1. From ZRR to ZFRR: what changes since July 2024
ZFRR preserves the spirit of the former ZRR scheme but with updated cartography and refreshed eligibility criteria.
The former ZRR scheme, instituted by the 1995 Pasqua Law, aimed to encourage business establishment in low-density rural territories. It provided five years of full corporate tax exemption followed by a three-year tapering, plus social charge relief on new hires. Over time it coexisted with other territorial schemes (BER, AFR) without always articulating clearly. The 2024 Finance Law (article 73) operated a reform: as of 1 July 2024, the ZFRR (Zone France Ruralités Revitalisation) replaces the former ZRR and BER with a unified framework and new cartography drawn up by ANCT (Agence Nationale de la Cohésion des Territoires).
Companies created in ZRR before 30 June 2024 retain acquired rights for the residual duration originally provided (typically five full years then three tapered). Any creation after 1 July 2024 falls automatically under the new ZFRR regime, which applies based on the effective establishment municipality listed in the current ZFRR map. The map is revised every two years: the next update is scheduled for 1 July 2026.

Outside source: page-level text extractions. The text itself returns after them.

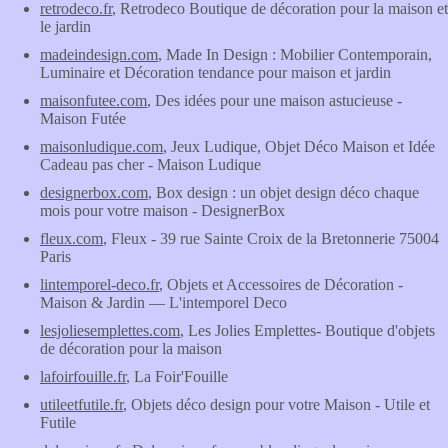
retrodeco.fr
, Retrodeco Boutique de décoration pour la maison et
le jardin
madeindesign.com
, Made In Design : Mobilier Contemporain,
Luminaire et Décoration tendance pour maison et jardin
maisonfutee.com
, Des idées pour une maison astucieuse -
Maison Futée
maisonludique.com
, Jeux Ludique, Objet Déco Maison et Idée
Cadeau pas cher - Maison Ludique
designerbox.com
, Box design : un objet design déco chaque
mois pour votre maison - DesignerBox
fleux.com
, Fleux - 39 rue Sainte Croix de la Bretonnerie 75004
Paris
lintemporel-deco.fr
, Objets et Accessoires de Décoration -
Maison & Jardin — L'intemporel Deco
lesjoliesemplettes.com
, Les Jolies Emplettes- Boutique d'objets
de décoration pour la maison
lafoirfouille.fr
, La Foir'Fouille
utileetfutile.fr
, Objets déco design pour votre Maison - Utile et
Futile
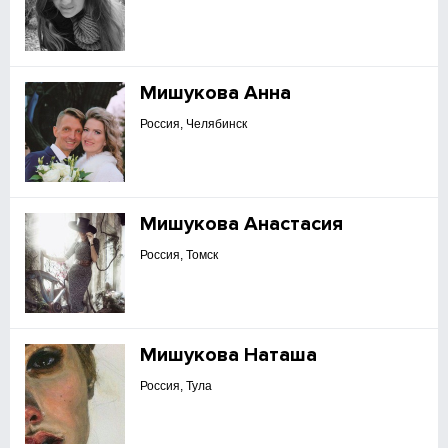
Мишукова Анна
Россия, Челябинск
Мишукова Анастасия
Россия, Томск
Мишукова Наташа
Россия, Тула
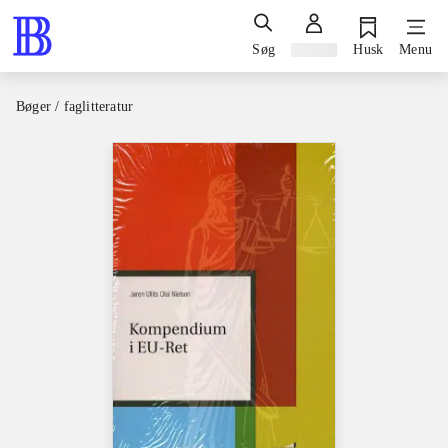
Søg
Log ind
Husk
Menu
Bøger / faglitteratur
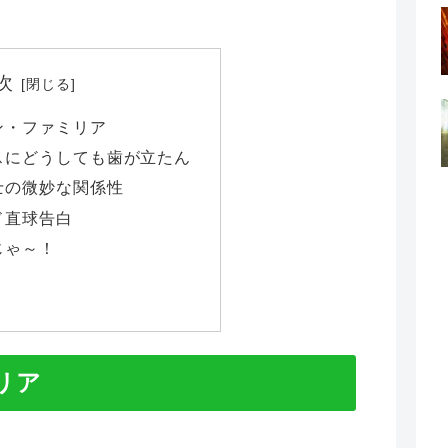
次
ン・ファミリア
スにどうしても歯が立たん
士の微妙な関係性
ド直球告白
じゃ～！
リア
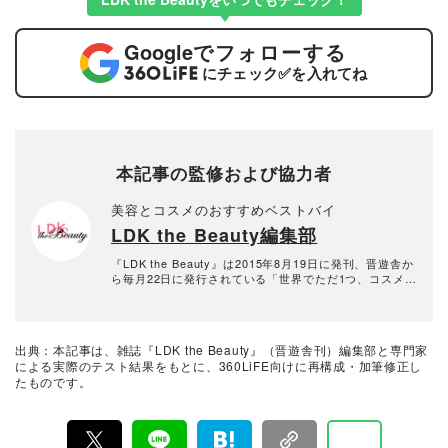
Google
でフォローする
にチェック
✅
を入れてね
本記事の監修および協力者
美容とコスメのおすすめベストバイ
LDK the Beauty編集部
『LDK the Beauty』は2015年8月19日に発刊、晋遊舎か
ら毎月22日に発行されている「世界でただ1つ、コスメを
本音で評価する雑誌」および、美容情報のおすすめメデ
ィアです。コスメやスキンケア製品を多角的に検証し、
その実力を忖度なしで評価しています。『LDK the Beau
ty』の展開は雑誌にとどまらず、Instagramなど様々なメ
出典：本記事は、雑誌『LDK the Beauty』（晋遊舎刊）編集部と専門家
ディアで情報を発信中。姉妹誌であるテストする女性誌
による実際のテスト結果をもとに、360LiFE向けに再構成・加筆修正し
『LDK』と同様、メーカーに忖度する事なく、編集部と
たものです。
専門家、そして社内検証機関が実際に使ってテストし
て、消費者におすすめな美容情報をお届け。約15名の編
集体制で日々の検証・記事制作を行っています。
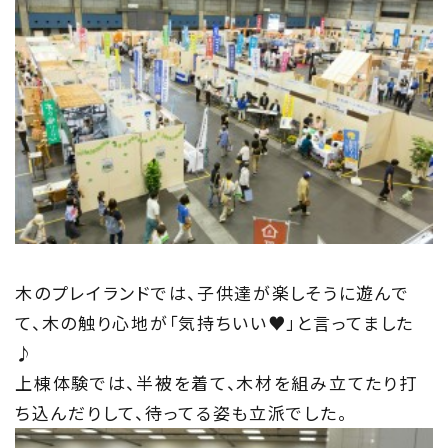
Information
家づくりに役立つ情報
Maintenance
家のメンテナンス
じゅう
mado
住宅相談窓口 じゅうmado
木のプレイランドでは、子供達が楽しそうに遊んで
て、木の触り心地が「気持ちいい♥」と言ってました
♪
上棟体験では、半被を着て、木材を組み立てたり打
ち込んだりして、待ってる姿も立派でした。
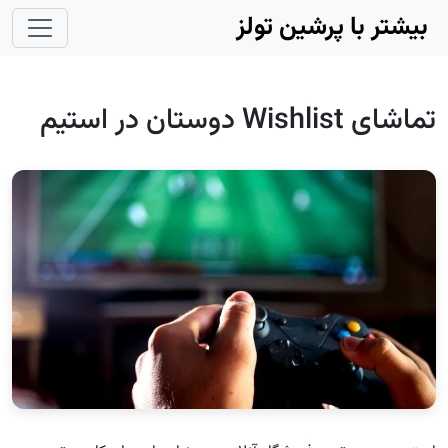
Skip to main conten
بیشتر با پرشین تولز
تماشای Wishlist دوستان در استیم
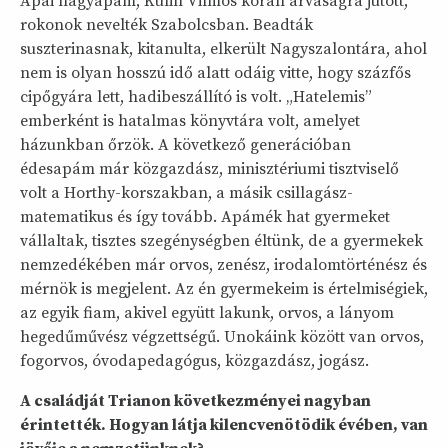
Apai nagyapám, Kulin Vilmos korán árvaságra jutott,
rokonok nevelték Szabolcsban. Beadták
suszterinasnak, kitanulta, elkerült Nagyszalontára, ahol
nem is olyan hosszú idő alatt odáig vitte, hogy százfős
cipőgyára lett, hadibeszállító is volt. „Hatelemis”
emberként is hatalmas könyvtára volt, amelyet
házunkban őrzök. A következő generációban
édesapám már közgazdász, minisztériumi tisztviselő
volt a Horthy-korszakban, a másik csillagász-
matematikus és így tovább. Apámék hat gyermeket
vállaltak, tisztes szegénységben éltünk, de a gyermekek
nemzedékében már orvos, zenész, irodalomtörténész és
mérnök is megjelent. Az én gyermekeim is értelmiségiek,
az egyik fiam, akivel együtt lakunk, orvos, a lányom
hegedűművész végzettségű. Unokáink között van orvos,
fogorvos, óvodapedagógus, közgazdász, jogász.
A családját Trianon következményei nagyban
érintették. Hogyan látja kilencvenötödik évében, van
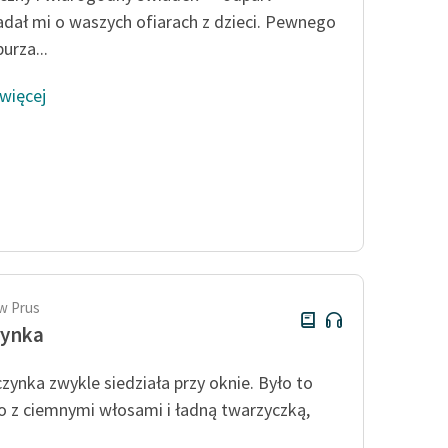
dał mi o waszych ofiarach z dzieci. Pewnego
urza...
 więcej
w Prus
rynka
zynka zwykle siedziała przy oknie. Było to
o z ciemnymi włosami i ładną twarzyczką,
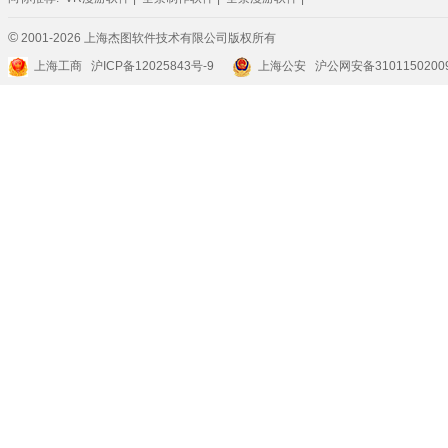
©
2001-2026 上海杰图软件技术有限公司版权所有
上海工商
沪ICP备12025843号-9
上海公安 沪公网安备3101150200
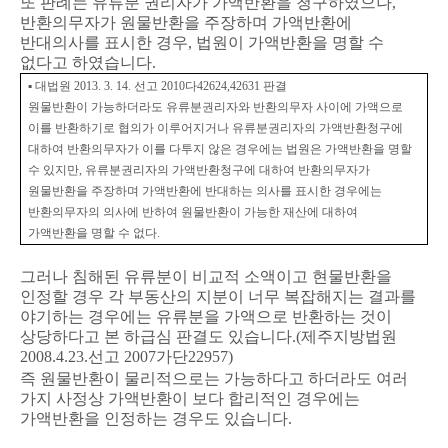
또 판례는 유류분 권리자가 가액반환을 청구하였으나
,
반환의무자가 원물반환을 주장하며 가액반환에
반대의사를 표시한 경우
,
법원이 가액반환을 명할 수
없다고 하였습니다
.
▪
대법원
2013. 3. 14.
선고
2010
다
42624,42631
판결
원물반환이 가능하더라도 유류분권리자와 반환의무자 사이에 가액으로
이를 반환하기로 협의가 이루어지거나 유류분권리자의 가액반환청구에
대하여 반환의무자가 이를 다투지 않은 경우에는 법원은 가액반환을 명할
수 있지만
,
유류분권리자의 가액반환청구에 대하여 반환의무자가
원물반환을 주장하며 가액반환에 반대하는 의사를 표시한 경우에는
반환의무자의 의사에 반하여 원물반환이 가능한 재산에 대하여
가액반환을 명할 수 없다
.
그러나 침해된 유류분이 비교적 소액이고 현물반환을
인정할 경우 각 부동산의 지분이 너무 복잡해지는 결과를
야기하는 경우에는 유류분을 가액으로 반환하는 것이
상당하다고 본 하급심 판결도 있습니다
.(
제주지방법원
2008.4.23.
선고
2007
가단
22957)
즉 원물반환이 물리적으로는 가능하다고 하더라도 여러
가지 사정상 가액반환이 보다 합리적인 경우에는
가액반환을 인정하는 경우도 있습니다
.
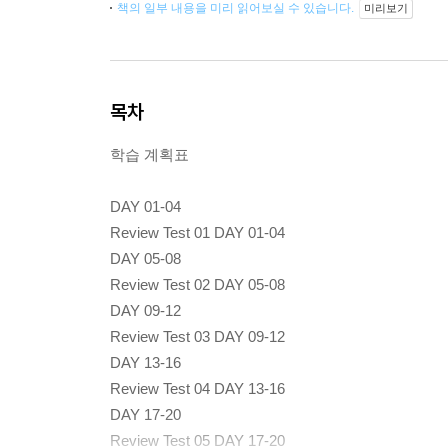
책의 일부 내용을 미리 읽어보실 수 있습니다.
미리보기
목차
학습 계획표
DAY 01-04
Review Test 01 DAY 01-04
DAY 05-08
Review Test 02 DAY 05-08
DAY 09-12
Review Test 03 DAY 09-12
DAY 13-16
Review Test 04 DAY 13-16
DAY 17-20
Review Test 05 DAY 17-20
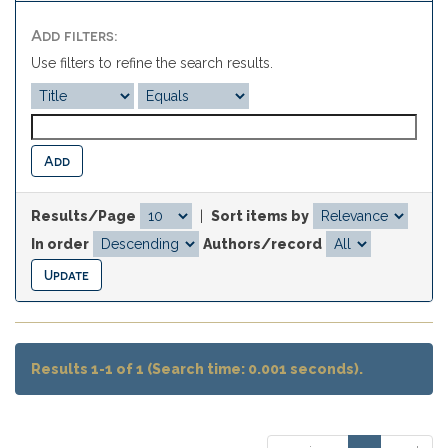
Add filters:
Use filters to refine the search results.
Results/Page
|
Sort items by
In order
Authors/record
Results 1-1 of 1 (Search time: 0.001 seconds).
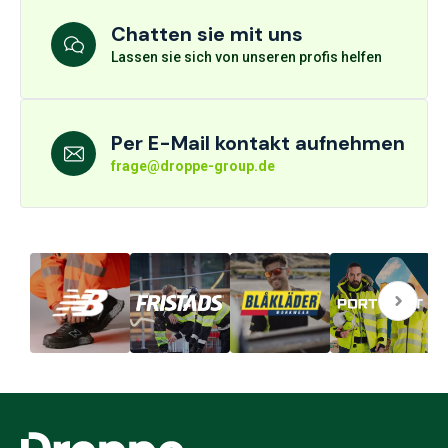
Chatten sie mit uns
Lassen sie sich von unseren profis helfen
Per E-Mail kontakt aufnehmen
frage@droppe-group.de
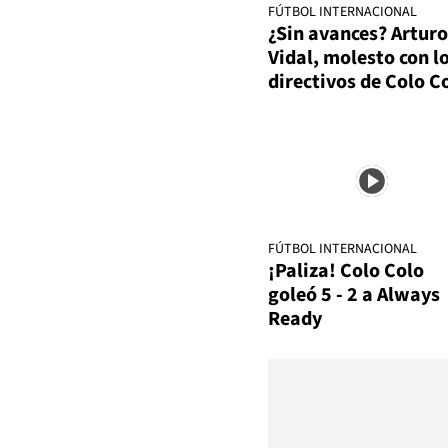
FÚTBOL INTERNACIONAL
¿Sin avances? Arturo
Vidal, molesto con l
directivos de Colo C
FÚTBOL INTERNACIONAL
¡Paliza! Colo Colo
goleó 5 - 2 a Always
Ready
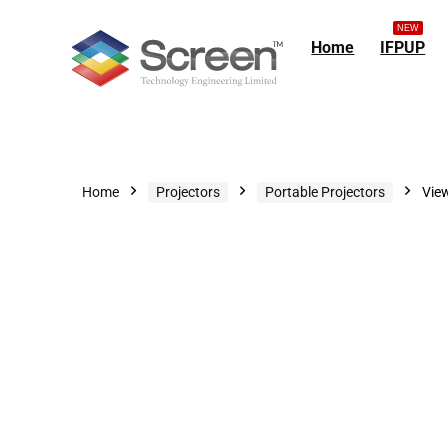
NEW
Home
IFPUP
Home
Projectors
Portable Projectors
Vie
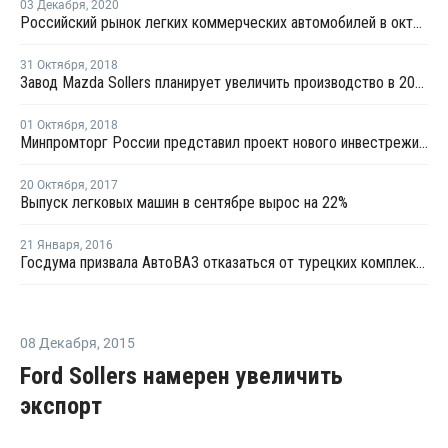
03 Декабря
,
2020
Российский рынок легких коммерческих автомобилей в октябре занял шестое место в Европе
31 Октября
,
2018
Завод Mazda Sollers планирует увеличить производство в 2018 году почти на 30%
01 Октября
,
2018
Минпромторг России представил проект нового инвестрежима для автопрома
20 Октября
,
2017
Выпуск легковых машин в сентябре вырос на 22%
21 Января
,
2016
Госдума призвала АвтоВАЗ отказаться от турецких комплектующих
08 Декабря
,
2015
Ford Sollers намерен увеличить
экспорт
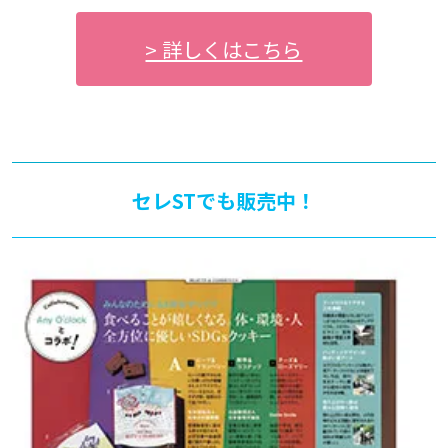
> 詳しくはこちら
セレSTでも販売中！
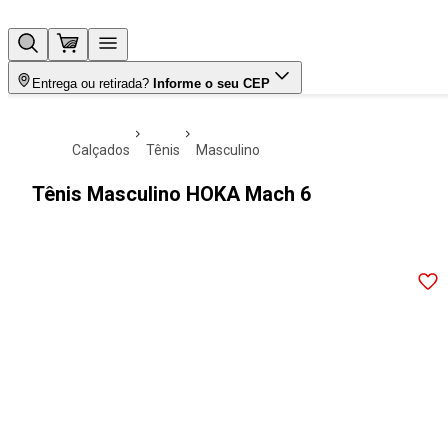
Entrega ou retirada?
Informe o seu CEP
calçados
tênis
masculino
Tênis Masculino HOKA Mach 6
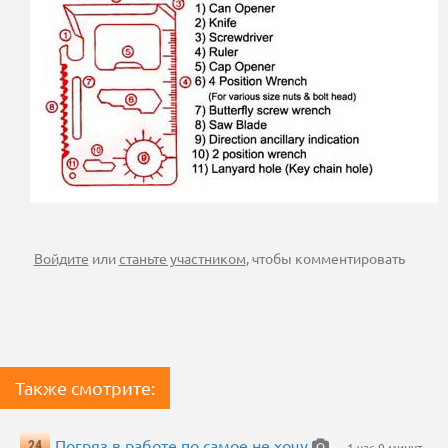
Войдите
или
станьте участником
, чтобы комментировать
Также смотрите:
Погряз в работе по самое не хочу
24
— 1 час 0 минут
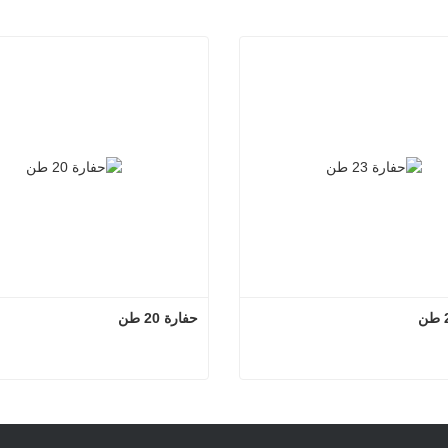
حفارة 20 طن
حفارة 23 طن
حفارة 20 طن
لآن
اتصل الآن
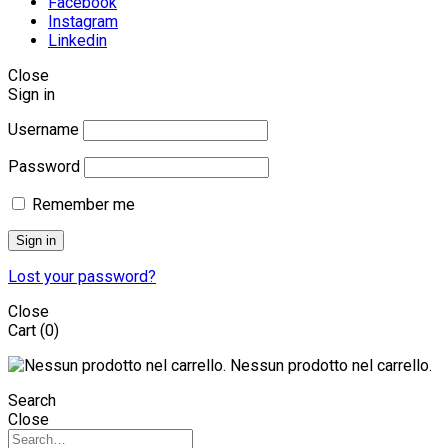
Facebook
Instagram
Linkedin
Close
Sign in
Username
Password
Remember me
Sign in
Lost your password?
Close
Cart
(0)
Nessun prodotto nel carrello.
Search
Close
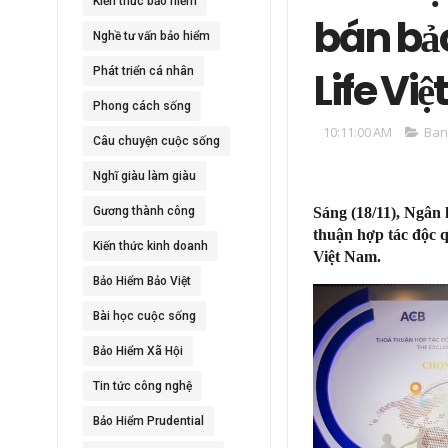
Kiến thức bảo hiểm
bán bả
Nghề tư vấn bảo hiểm
Life Vi
Phát triển cá nhân
Phong cách sống
10:11:00 AM
Ban
Câu chuyện cuộc sống
Nghĩ giàu làm giàu
Gương thành công
Sáng (18/11), Ngân
thuận hợp tác độc 
Kiến thức kinh doanh
Việt Nam.
Bảo Hiểm Bảo Việt
Bài học cuộc sống
Bảo Hiểm Xã Hội
Tin tức công nghệ
Bảo Hiểm Prudential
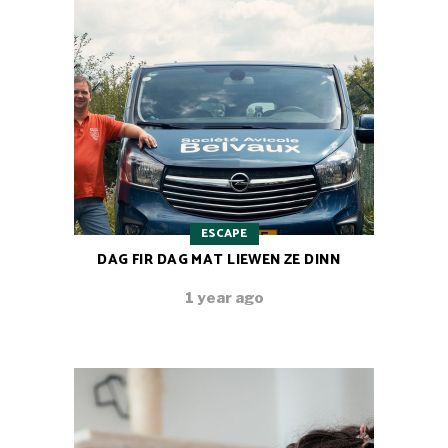
ESCAPE
DAG FIR DAG MAT LIEWEN ZE DINN
1 year ago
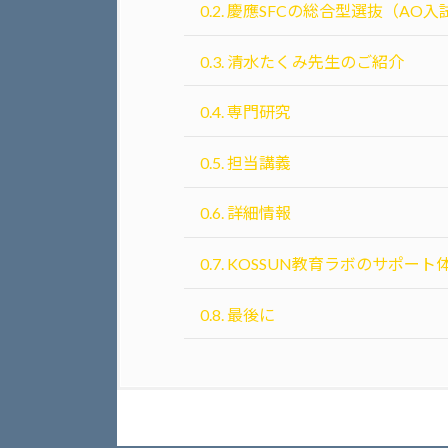
0.2.
慶應SFCの総合型選抜（AO入
0.3.
清水たくみ先生のご紹介
0.4.
専門研究
0.5.
担当講義
0.6.
詳細情報
0.7.
KOSSUN教育ラボのサポート
0.8.
最後に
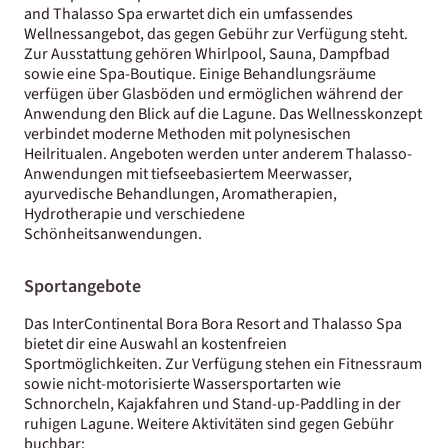
and Thalasso Spa erwartet dich ein umfassendes
Wellnessangebot, das gegen Gebühr zur Verfügung steht.
Zur Ausstattung gehören Whirlpool, Sauna, Dampfbad
sowie eine Spa-Boutique. Einige Behandlungsräume
verfügen über Glasböden und ermöglichen während der
Anwendung den Blick auf die Lagune. Das Wellnesskonzept
verbindet moderne Methoden mit polynesischen
Heilritualen. Angeboten werden unter anderem Thalasso-
Anwendungen mit tiefseebasiertem Meerwasser,
ayurvedische Behandlungen, Aromatherapien,
Hydrotherapie und verschiedene
Schönheitsanwendungen.
Sportangebote
Das InterContinental Bora Bora Resort and Thalasso Spa
bietet dir eine Auswahl an kostenfreien
Sportmöglichkeiten. Zur Verfügung stehen ein Fitnessraum
sowie nicht-motorisierte Wassersportarten wie
Schnorcheln, Kajakfahren und Stand-up-Paddling in der
ruhigen Lagune. Weitere Aktivitäten sind gegen Gebühr
buchbar:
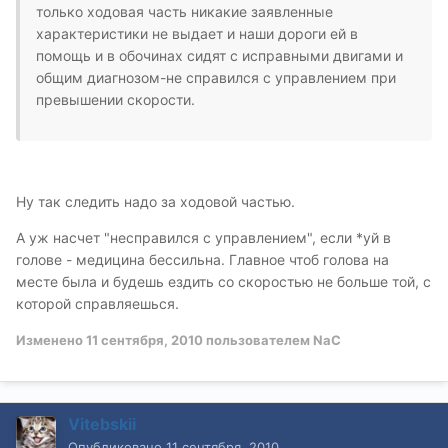
только ходовая часть никакие заявленные
характеристики не выдает и наши дороги ей в
помощь и в обочинах сидят с исправными двигами и
общим диагнозом-не справился с управлением при
превышении скорости.
Ну так следить надо за ходовой частью.
А уж насчет "несправился с управлением", если *уй в
голове - медицина бессильна. Главное чтоб голова на
месте была и будешь ездить со скоростью не больше той, с
которой справляешься.
Изменено
11 сентября, 2010
пользователем NaC
Vitebskii
Опубликовано
11 сентября, 2010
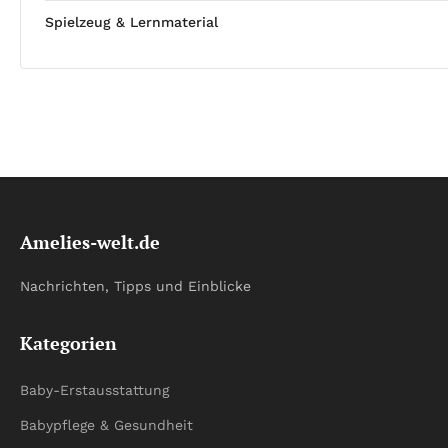
Spielzeug & Lernmaterial
Amelies-welt.de
Nachrichten, Tipps und Einblicke
Kategorien
Baby-Erstausstattung
Babypflege & Gesundheit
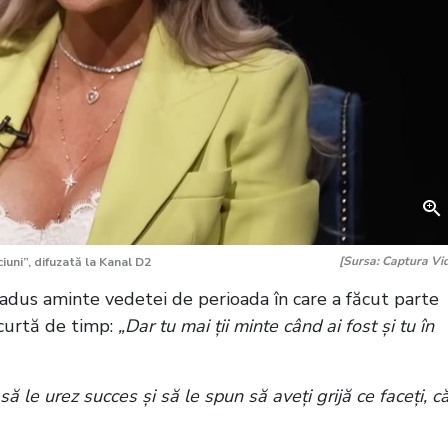
[Sursa: Captura Vi
uni”, difuzată la Kanal D2
 adus aminte vedetei de perioada în care a făcut parte
 scurtă de timp:
„Dar tu mai ții minte când ai fost și tu în
ă le urez succes și să le spun să aveți grijă ce faceți, c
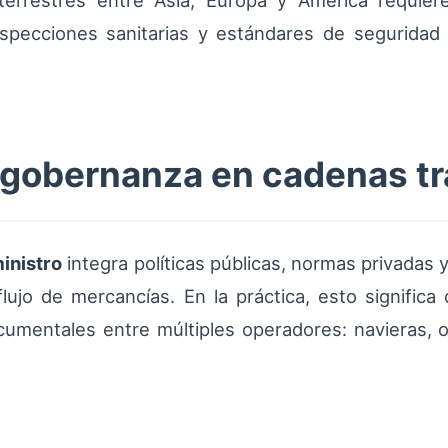
 terrestres entre Asia, Europa y América requie
nspecciones sanitarias y estándares de seguridad
a gobernanza en cadenas t
inistro
integra políticas públicas, normas privadas y
l flujo de mercancías. En la práctica, esto signific
cumentales entre múltiples operadores: navieras, o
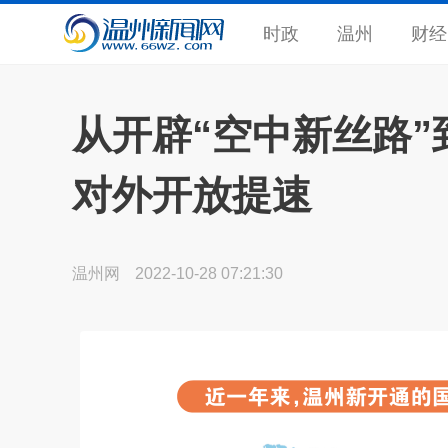
时政
温州
财经
从开辟“空中新丝路”
对外开放提速
温州网
2022-10-28 07:21:30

To check if a municipality is ZFRR-classified, two main tools: the ANCT official search engine (with municipality name or INSEE code) and the Bpifrance Création interactive map. Caveat: some formerly ZRR-classified municipalities have left the new zoning; others have entered. Fine-grained verification is necessary before any establishment decision, as loss of eligibility represents a cumulative shortfall of €15,000 to €60,000 over eight years for a small business.
Often-overlooked critical point
Eligibility depends on the effective OPERATING municipality (registered office + actual activity), not the director's residence. A SARL with its registered office in ZFRR but commercial activity deployed in a neighboring urban zone can be requalified by the tax administration and retroactively lose the exemption.